> [Instructions to follow] Starting at the line that contains "впитывает влагу" and stopping after the line that contains "El adiós a Nélida Albertinazzi", transcribe the listing below exactly; do not include any pictures.

#### Extracted entries

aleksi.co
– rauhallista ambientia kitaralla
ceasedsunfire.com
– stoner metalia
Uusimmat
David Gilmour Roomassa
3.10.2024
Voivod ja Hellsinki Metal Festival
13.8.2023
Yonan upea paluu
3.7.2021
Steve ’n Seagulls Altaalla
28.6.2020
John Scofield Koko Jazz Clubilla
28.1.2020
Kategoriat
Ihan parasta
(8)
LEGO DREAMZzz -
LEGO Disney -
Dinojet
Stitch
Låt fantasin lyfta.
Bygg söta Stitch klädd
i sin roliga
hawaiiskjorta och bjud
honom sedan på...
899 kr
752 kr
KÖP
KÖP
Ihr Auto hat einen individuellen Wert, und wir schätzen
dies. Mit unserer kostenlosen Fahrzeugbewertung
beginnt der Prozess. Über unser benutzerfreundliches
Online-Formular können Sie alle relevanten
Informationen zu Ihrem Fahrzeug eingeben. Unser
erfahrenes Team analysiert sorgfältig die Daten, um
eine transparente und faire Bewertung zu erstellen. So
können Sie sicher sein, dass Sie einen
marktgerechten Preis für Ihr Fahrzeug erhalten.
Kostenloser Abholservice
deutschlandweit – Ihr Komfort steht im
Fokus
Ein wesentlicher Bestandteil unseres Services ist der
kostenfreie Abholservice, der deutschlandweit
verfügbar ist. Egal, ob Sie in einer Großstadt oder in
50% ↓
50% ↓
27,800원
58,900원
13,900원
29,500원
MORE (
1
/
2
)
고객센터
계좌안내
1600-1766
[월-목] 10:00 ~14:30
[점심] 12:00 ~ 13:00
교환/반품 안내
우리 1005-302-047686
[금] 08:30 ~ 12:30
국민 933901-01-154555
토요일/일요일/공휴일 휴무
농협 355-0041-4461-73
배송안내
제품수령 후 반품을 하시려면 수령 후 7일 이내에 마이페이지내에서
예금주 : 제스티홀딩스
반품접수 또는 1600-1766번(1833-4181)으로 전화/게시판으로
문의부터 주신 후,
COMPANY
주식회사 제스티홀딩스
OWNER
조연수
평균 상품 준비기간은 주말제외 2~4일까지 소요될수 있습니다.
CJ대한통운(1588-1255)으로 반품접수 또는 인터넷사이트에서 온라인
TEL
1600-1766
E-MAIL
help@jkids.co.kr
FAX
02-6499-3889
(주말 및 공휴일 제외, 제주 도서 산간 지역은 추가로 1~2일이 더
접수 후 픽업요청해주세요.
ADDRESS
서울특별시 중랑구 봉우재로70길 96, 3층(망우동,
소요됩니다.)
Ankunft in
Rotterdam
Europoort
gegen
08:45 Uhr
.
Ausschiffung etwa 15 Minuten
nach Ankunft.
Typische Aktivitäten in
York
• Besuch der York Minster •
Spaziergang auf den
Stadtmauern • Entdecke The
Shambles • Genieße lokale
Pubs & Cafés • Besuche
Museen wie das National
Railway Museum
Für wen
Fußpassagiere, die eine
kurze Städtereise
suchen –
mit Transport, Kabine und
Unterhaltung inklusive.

########
#### Extracted entries

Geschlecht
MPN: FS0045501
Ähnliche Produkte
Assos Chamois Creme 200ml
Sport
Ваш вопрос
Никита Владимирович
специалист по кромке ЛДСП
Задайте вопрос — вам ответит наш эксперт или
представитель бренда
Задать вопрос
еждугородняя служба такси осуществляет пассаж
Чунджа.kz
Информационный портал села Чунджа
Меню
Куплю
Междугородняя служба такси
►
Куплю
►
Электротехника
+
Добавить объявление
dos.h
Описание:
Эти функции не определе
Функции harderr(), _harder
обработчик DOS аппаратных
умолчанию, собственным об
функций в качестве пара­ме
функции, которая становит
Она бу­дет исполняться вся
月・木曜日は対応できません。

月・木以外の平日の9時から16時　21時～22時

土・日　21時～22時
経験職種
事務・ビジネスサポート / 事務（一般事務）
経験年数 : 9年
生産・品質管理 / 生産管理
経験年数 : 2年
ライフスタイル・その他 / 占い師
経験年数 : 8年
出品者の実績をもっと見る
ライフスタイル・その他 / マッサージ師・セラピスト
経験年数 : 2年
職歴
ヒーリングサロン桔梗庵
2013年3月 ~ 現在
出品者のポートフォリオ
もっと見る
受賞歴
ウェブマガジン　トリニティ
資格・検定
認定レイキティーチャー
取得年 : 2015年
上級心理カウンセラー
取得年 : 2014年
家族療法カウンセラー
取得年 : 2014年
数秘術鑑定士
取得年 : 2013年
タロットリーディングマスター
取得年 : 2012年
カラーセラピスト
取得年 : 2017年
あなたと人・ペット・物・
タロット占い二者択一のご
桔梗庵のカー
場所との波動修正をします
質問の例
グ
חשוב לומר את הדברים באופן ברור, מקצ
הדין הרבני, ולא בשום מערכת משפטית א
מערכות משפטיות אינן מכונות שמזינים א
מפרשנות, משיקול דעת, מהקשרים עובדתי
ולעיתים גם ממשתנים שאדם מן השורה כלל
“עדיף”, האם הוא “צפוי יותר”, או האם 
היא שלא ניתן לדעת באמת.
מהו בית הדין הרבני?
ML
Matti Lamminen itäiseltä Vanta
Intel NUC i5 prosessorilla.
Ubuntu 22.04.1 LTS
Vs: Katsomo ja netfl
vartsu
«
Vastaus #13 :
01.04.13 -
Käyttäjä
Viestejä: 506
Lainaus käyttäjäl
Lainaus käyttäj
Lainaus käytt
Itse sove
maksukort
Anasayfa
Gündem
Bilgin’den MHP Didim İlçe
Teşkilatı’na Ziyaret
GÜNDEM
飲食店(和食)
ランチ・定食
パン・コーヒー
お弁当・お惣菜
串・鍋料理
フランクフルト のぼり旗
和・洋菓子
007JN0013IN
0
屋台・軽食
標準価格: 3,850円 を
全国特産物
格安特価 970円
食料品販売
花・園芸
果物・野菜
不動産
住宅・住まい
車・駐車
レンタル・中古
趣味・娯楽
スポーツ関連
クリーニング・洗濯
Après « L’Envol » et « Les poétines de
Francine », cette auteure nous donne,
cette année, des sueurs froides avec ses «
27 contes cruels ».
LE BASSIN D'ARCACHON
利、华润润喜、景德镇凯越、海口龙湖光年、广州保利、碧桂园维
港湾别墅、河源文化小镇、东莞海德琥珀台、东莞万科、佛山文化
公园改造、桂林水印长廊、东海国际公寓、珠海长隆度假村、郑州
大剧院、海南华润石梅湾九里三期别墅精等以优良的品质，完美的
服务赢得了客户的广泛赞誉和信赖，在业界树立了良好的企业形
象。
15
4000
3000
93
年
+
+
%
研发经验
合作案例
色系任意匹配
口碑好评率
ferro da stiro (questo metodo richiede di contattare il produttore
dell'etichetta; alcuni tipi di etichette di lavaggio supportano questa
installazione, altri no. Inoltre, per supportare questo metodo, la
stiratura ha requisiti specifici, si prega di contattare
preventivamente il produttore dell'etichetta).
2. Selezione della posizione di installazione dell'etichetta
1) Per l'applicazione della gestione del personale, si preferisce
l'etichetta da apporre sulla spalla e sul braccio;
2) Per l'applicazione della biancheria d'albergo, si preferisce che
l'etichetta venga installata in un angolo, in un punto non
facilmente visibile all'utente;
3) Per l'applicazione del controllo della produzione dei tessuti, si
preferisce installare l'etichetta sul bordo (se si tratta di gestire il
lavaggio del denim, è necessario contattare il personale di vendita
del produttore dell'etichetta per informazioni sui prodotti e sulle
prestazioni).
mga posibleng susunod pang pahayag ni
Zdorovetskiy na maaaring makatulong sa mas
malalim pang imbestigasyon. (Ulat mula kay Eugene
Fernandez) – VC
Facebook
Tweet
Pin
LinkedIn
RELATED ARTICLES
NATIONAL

########
#### Extracted entries

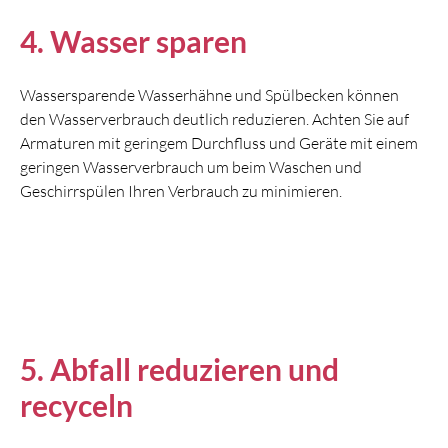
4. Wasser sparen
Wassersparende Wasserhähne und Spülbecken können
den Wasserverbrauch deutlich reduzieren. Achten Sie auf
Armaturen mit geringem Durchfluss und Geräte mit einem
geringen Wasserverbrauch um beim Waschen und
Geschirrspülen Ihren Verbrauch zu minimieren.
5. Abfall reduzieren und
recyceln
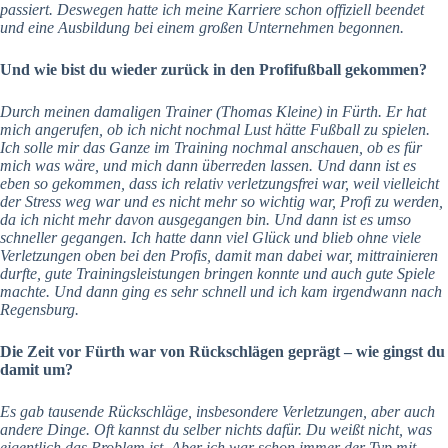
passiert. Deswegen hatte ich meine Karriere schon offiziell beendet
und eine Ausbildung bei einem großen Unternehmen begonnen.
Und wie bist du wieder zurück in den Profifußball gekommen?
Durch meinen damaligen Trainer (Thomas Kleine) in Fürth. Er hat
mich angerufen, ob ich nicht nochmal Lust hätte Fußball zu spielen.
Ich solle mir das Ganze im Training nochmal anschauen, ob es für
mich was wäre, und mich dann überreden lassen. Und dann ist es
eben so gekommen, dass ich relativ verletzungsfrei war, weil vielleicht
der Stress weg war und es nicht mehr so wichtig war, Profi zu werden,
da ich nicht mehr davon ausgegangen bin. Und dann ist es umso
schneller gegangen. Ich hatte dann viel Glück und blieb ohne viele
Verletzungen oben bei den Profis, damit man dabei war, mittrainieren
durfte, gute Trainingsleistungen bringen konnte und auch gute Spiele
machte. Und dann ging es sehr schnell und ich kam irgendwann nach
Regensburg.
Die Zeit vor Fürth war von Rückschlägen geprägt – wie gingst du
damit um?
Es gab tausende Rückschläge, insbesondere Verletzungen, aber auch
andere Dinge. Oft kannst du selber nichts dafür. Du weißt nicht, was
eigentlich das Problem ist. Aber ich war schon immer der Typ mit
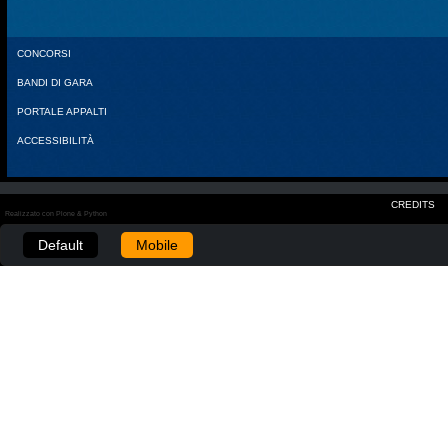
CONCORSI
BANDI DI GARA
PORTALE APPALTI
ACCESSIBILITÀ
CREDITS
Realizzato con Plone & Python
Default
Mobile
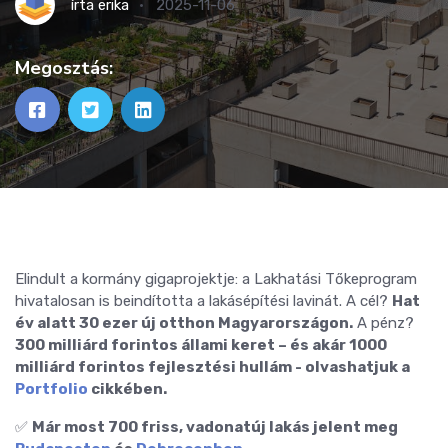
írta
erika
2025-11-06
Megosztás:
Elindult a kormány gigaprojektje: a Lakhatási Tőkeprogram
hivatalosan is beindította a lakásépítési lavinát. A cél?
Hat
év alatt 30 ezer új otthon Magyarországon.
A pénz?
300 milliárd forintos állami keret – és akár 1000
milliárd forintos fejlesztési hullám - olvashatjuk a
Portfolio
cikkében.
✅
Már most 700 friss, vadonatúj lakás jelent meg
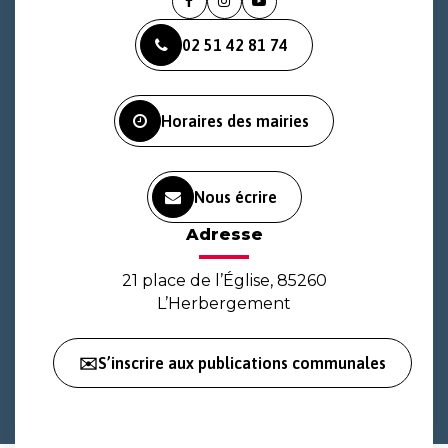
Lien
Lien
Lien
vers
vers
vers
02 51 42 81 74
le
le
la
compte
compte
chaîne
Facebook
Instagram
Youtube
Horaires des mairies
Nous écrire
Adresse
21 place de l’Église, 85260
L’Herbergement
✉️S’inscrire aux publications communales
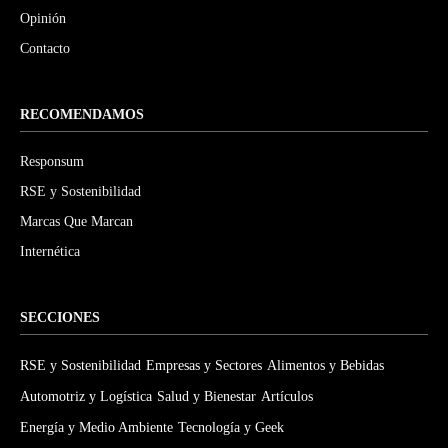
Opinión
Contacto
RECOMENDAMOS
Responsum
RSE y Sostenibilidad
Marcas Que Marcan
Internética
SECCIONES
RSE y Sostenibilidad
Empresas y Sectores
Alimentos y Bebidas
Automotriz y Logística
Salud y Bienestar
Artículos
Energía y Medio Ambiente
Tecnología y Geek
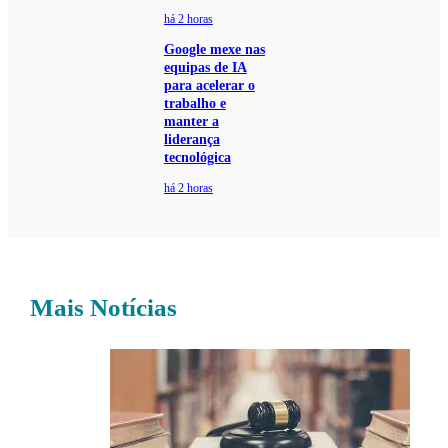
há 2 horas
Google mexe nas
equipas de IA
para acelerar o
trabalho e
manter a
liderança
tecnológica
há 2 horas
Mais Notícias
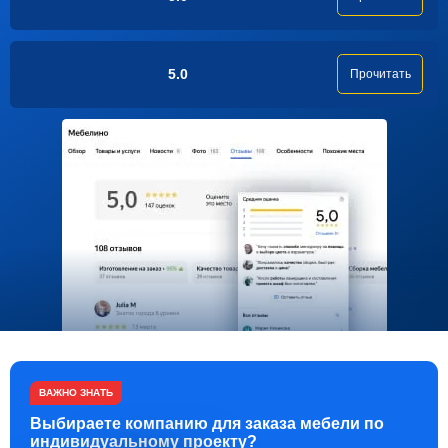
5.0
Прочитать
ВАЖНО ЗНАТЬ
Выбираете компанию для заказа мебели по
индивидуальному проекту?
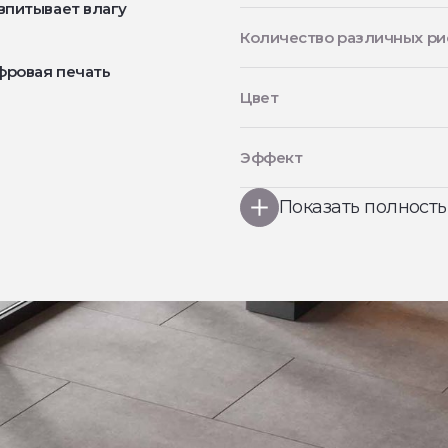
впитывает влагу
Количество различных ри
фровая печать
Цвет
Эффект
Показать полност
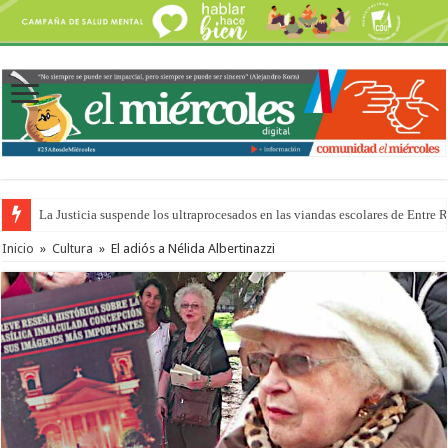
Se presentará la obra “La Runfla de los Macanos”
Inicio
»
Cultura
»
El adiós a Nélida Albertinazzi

########

> [Your solution]
впитывает влагу
Количество различных ри
фровая печать
Цвет
Эффект
Показать полност
Se presentará la obra “La Runfla de los Macanos”
Inicio
»
Cultura
»
El adiós a Nélida Albertinazzi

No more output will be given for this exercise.